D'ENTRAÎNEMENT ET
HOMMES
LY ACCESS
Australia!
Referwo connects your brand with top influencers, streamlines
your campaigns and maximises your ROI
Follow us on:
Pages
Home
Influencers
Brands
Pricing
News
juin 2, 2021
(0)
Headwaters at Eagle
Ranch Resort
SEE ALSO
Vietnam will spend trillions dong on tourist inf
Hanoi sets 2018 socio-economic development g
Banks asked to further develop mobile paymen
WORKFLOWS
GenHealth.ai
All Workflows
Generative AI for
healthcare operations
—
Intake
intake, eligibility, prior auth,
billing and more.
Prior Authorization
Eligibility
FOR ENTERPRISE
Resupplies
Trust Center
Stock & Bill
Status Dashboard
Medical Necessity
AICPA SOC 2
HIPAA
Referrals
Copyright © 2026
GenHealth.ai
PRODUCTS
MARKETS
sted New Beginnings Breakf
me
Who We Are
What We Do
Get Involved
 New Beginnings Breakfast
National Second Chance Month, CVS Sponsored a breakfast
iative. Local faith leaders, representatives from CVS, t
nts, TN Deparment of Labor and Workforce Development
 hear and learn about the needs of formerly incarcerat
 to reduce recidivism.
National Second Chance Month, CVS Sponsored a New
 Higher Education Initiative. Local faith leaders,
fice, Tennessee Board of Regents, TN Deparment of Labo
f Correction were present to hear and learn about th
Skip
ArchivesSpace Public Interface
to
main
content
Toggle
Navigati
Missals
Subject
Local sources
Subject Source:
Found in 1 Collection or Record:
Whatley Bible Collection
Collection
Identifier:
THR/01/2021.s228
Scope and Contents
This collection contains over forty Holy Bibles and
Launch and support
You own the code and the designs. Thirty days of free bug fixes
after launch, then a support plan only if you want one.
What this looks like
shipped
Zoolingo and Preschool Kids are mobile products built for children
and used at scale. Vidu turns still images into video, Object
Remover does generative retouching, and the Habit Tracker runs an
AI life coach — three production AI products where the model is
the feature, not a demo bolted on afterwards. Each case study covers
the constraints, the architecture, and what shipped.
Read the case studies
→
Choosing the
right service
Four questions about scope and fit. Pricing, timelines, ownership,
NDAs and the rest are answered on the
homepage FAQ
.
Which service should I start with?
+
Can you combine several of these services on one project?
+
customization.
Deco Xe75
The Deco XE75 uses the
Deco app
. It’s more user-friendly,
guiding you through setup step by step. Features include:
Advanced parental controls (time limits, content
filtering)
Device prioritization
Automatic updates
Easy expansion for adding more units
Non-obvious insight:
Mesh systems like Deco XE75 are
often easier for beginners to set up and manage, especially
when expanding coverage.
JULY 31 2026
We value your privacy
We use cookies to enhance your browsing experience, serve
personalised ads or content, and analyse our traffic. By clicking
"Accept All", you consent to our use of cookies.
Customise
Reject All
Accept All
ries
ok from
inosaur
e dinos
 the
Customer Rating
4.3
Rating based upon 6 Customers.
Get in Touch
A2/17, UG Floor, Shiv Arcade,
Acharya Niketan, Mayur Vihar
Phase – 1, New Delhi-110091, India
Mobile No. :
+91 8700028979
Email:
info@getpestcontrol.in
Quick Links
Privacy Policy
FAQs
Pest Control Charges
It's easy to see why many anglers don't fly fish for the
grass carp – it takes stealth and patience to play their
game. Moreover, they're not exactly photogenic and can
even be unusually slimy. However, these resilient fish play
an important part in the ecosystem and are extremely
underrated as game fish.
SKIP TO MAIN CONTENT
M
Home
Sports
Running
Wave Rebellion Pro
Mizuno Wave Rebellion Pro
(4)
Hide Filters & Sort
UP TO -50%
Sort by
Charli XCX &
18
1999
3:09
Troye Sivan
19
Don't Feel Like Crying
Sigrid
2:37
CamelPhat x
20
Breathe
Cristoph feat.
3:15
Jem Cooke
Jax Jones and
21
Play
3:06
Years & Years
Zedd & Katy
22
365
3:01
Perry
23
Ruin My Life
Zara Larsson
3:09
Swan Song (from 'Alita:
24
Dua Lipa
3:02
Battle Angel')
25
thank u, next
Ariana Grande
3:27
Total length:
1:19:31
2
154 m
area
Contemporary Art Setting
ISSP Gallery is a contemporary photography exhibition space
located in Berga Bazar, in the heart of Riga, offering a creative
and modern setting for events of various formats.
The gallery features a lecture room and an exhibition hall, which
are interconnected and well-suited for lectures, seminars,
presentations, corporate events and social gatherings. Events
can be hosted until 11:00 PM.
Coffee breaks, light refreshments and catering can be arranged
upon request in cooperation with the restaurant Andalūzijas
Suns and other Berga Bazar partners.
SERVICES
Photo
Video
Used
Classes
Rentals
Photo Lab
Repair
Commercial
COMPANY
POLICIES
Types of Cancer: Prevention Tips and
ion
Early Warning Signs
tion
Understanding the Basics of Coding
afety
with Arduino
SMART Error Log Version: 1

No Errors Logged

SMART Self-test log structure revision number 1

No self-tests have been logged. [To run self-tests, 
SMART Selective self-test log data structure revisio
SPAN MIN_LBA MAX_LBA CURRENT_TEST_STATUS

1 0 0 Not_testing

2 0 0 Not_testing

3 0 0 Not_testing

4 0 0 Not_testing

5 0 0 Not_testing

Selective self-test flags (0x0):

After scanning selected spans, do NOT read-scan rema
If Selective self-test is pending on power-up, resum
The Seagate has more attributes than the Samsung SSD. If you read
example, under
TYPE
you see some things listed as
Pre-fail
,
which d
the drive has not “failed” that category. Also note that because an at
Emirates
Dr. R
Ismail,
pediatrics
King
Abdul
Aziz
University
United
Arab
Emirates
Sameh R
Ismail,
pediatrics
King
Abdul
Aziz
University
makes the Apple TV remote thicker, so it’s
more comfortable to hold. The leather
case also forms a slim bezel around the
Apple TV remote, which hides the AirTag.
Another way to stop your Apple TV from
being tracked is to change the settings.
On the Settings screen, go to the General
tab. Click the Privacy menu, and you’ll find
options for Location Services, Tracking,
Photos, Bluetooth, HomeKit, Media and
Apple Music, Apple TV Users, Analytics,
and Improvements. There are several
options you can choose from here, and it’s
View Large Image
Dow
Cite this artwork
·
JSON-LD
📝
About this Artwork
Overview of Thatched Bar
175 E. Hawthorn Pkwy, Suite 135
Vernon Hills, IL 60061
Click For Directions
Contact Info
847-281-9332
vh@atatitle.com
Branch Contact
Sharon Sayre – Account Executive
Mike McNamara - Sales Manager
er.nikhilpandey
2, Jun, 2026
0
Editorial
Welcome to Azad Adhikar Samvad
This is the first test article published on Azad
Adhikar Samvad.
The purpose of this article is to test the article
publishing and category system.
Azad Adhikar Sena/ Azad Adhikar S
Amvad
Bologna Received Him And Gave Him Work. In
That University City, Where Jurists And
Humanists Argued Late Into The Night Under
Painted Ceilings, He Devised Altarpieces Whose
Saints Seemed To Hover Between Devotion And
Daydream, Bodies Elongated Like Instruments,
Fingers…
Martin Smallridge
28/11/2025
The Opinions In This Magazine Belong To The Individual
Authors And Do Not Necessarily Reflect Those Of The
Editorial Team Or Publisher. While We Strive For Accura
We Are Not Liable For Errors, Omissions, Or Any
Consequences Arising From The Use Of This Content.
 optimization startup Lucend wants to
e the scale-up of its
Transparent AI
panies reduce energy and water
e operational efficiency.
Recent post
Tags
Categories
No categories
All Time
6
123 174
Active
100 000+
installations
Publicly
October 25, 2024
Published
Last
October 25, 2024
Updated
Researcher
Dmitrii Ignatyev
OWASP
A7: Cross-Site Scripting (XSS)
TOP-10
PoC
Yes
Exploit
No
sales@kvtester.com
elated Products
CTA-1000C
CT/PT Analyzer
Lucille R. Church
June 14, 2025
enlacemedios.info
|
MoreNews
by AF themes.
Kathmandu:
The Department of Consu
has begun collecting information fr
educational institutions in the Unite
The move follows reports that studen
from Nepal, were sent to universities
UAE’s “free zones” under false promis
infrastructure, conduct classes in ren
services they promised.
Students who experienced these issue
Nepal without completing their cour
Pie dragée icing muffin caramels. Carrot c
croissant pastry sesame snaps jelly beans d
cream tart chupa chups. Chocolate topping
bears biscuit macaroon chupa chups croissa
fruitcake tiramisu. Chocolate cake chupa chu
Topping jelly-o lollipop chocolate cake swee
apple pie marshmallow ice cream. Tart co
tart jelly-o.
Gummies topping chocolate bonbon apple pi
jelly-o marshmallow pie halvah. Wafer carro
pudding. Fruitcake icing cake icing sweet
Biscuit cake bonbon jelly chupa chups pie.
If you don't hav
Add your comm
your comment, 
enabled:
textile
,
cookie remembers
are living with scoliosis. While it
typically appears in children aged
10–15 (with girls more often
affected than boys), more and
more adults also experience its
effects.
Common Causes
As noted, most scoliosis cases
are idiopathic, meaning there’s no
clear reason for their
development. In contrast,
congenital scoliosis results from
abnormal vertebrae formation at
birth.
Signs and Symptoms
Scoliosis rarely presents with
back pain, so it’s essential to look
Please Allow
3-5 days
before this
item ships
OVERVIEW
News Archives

What to do
Read each line of the material, and wherever the word "your" turns up, copy that line.

Output for this exercise
Referwo connects your brand with top influencers, streamlines
your campaigns and maximises your ROI
We value your privacy
We use cookies to enhance your browsing experience, serve
Another way to stop your Apple TV from
Add your comm
your comment, 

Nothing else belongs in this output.